• _YOUR ASSIGNMENT_
An exact, picture-free copy of the listing is required.

--

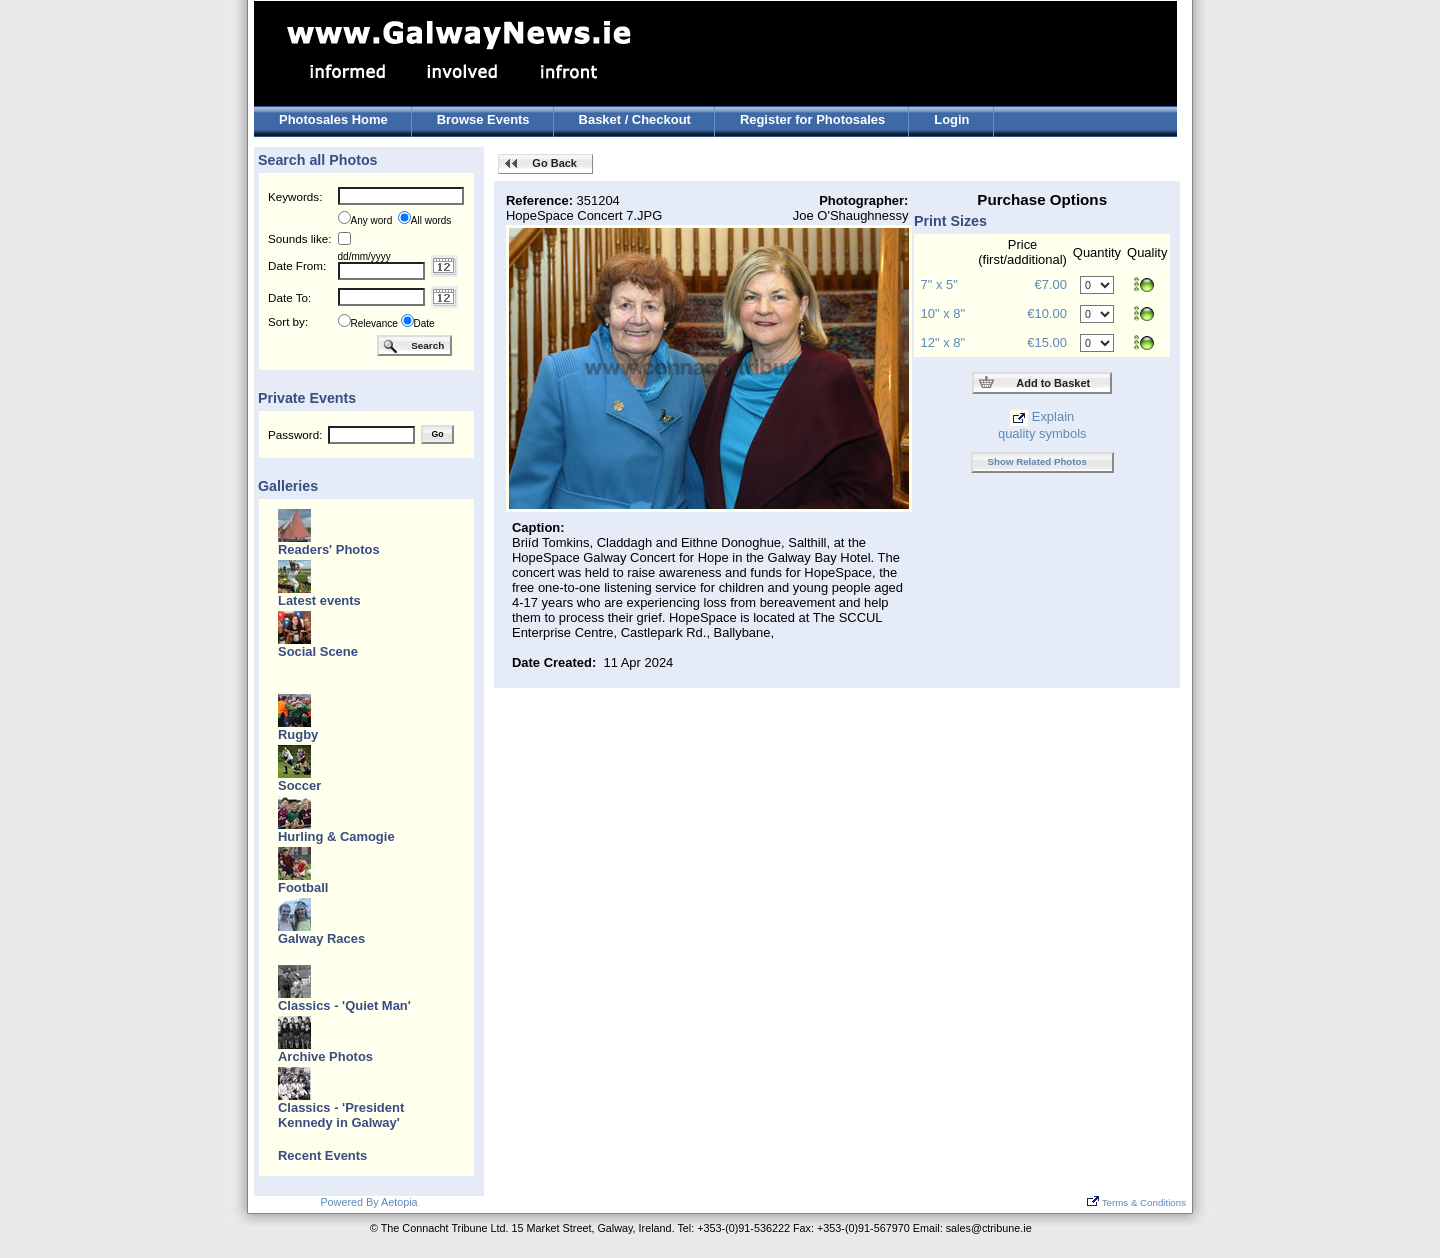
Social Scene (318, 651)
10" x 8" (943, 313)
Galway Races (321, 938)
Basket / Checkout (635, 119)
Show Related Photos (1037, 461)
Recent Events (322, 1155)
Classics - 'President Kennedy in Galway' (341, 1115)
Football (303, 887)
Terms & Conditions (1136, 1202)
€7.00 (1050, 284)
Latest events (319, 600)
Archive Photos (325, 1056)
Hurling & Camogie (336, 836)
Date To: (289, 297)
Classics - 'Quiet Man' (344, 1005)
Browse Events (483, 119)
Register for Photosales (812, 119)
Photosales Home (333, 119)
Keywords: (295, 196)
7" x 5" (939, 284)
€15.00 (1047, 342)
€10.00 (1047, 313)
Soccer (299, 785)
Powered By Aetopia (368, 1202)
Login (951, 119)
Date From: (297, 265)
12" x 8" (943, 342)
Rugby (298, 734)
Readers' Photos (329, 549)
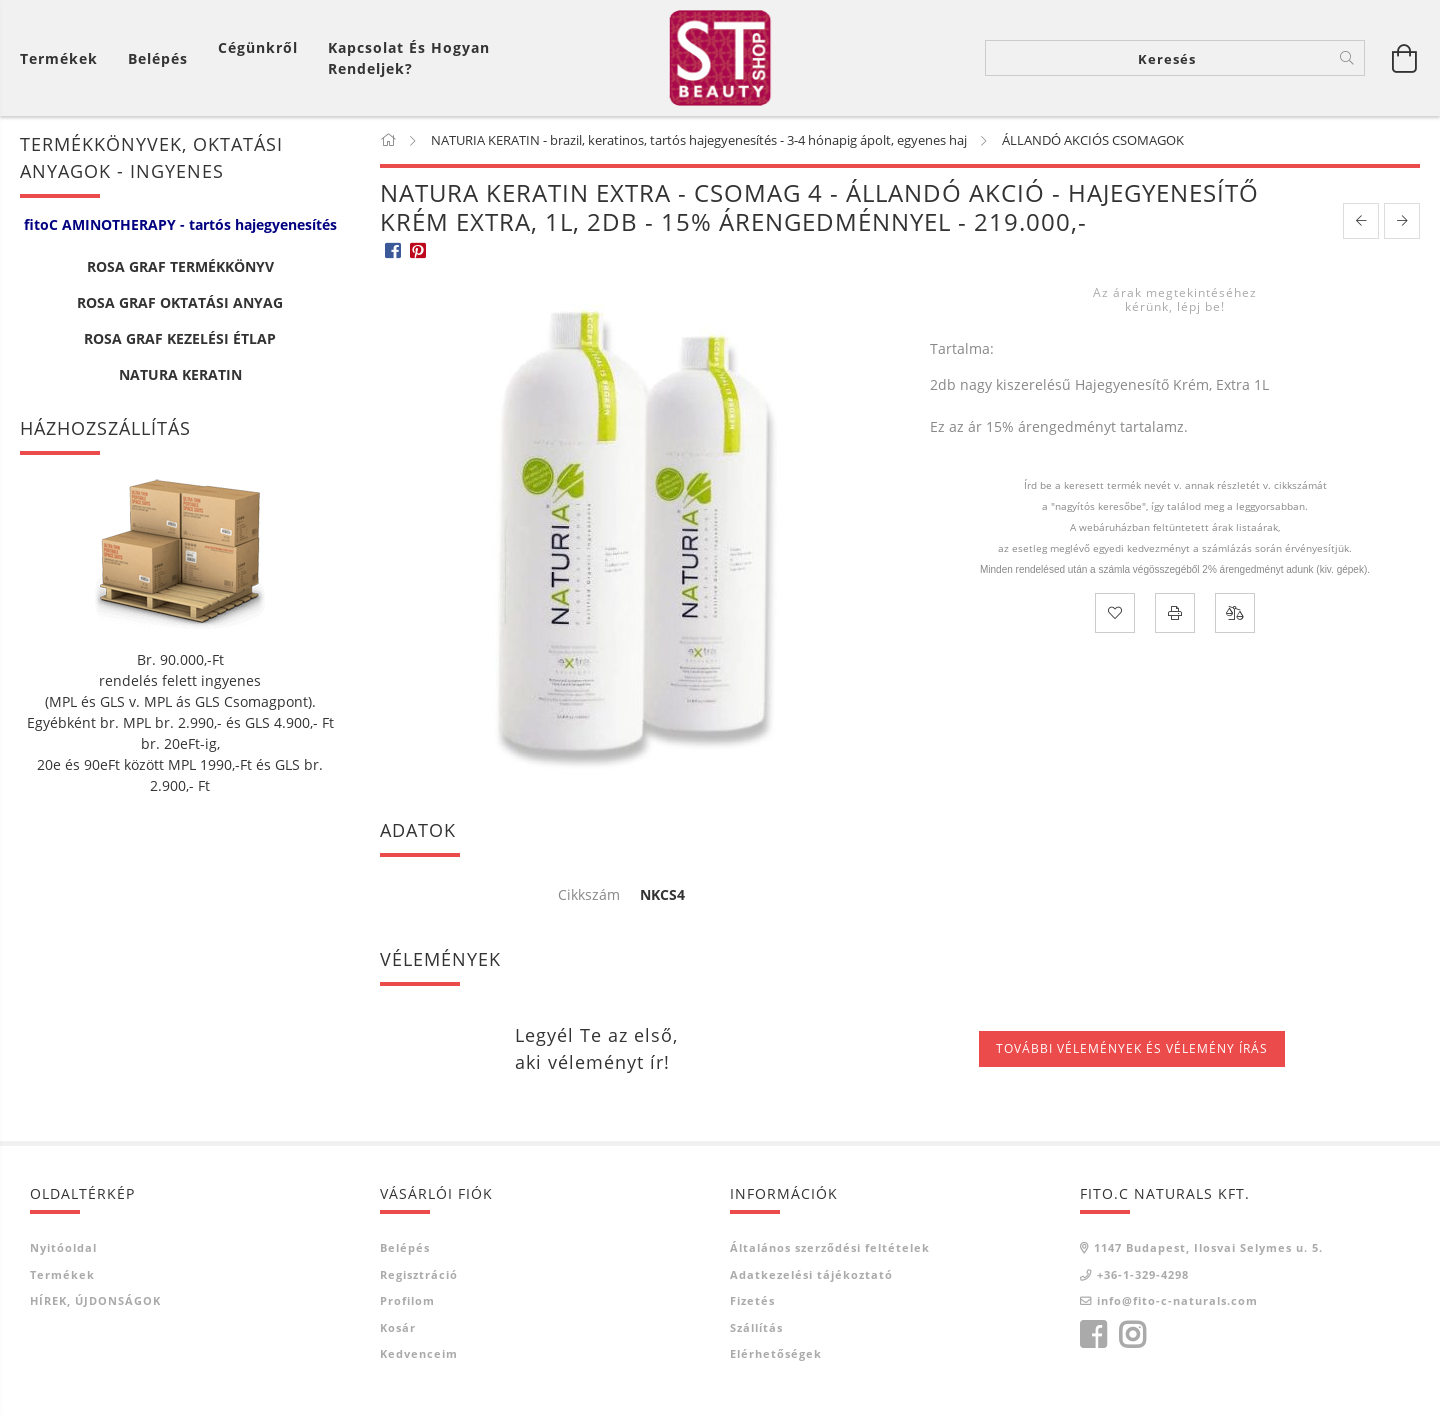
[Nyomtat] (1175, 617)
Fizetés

--

• _RESULT OF THE EXERCISE_
Social Scene (318, 651)
10" x 8" (943, 313)
Galway Races (321, 938)
Basket / Checkout (635, 119)
Show Related Photos (1037, 461)
Recent Events (322, 1155)
Classics - 'President Kennedy in Galway' (341, 1115)
Football (303, 887)
Terms & Conditions (1136, 1202)
€7.00 (1050, 284)
Latest events (319, 600)
Archive Photos (325, 1056)
Hurling & Camogie (336, 836)
Date To: (289, 297)
Classics - 'Quiet Man' (344, 1005)
Browse Events (483, 119)
Register for Photosales (812, 119)
Photosales Home (333, 119)
Keywords: (295, 196)
7" x 5" (939, 284)
€15.00 (1047, 342)
€10.00 (1047, 313)
Soccer (299, 785)
Powered By Aetopia (368, 1202)
Login (951, 119)
Date From: (297, 265)
12" x 8" (943, 342)
Rugby (298, 734)
Readers' Photos (329, 549)
[Nyomtat] (1175, 617)
Fizetés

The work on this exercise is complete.